[Start of section]

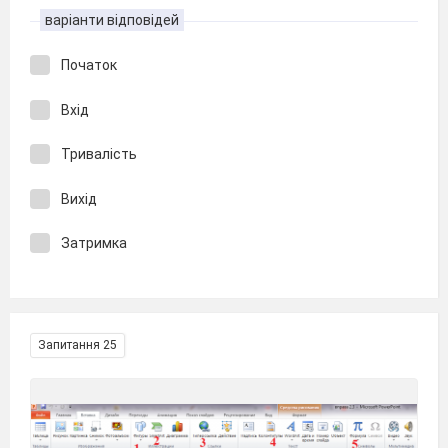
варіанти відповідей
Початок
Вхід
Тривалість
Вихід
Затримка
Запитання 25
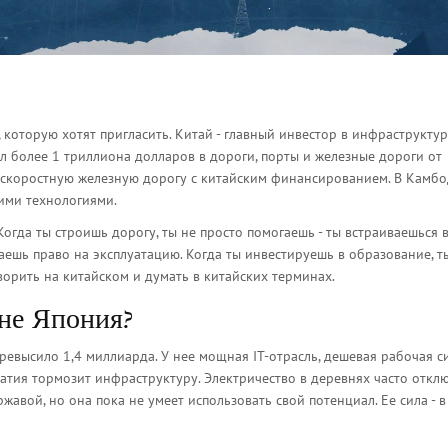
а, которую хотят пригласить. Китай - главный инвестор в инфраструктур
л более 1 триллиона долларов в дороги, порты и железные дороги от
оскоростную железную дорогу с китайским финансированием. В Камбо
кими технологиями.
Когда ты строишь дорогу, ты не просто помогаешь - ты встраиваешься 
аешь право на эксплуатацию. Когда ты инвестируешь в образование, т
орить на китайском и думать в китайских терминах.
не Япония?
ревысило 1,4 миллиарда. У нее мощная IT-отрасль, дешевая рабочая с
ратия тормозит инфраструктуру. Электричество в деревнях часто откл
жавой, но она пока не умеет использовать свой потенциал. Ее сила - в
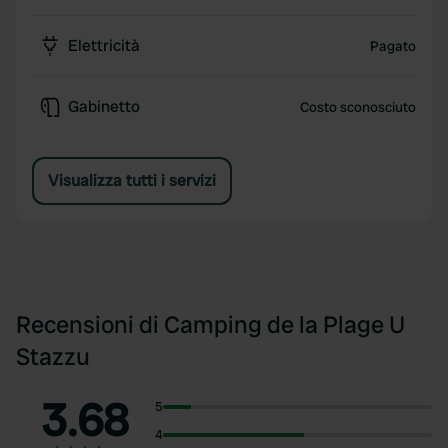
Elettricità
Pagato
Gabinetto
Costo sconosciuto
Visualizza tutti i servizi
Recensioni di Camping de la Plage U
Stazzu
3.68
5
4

[End of section]

From the line with "жавой, но она" down to the final line of the entries above, repeat each line exactly; omit the pictures.

жавой, но она пока не умеет использовать свой потенциал. Ее сила - в
Elettricità
Pagato
Gabinetto
Costo sconosciuto
Visualizza tutti i servizi
Recensioni di Camping de la Plage U
Stazzu
3.68
5
4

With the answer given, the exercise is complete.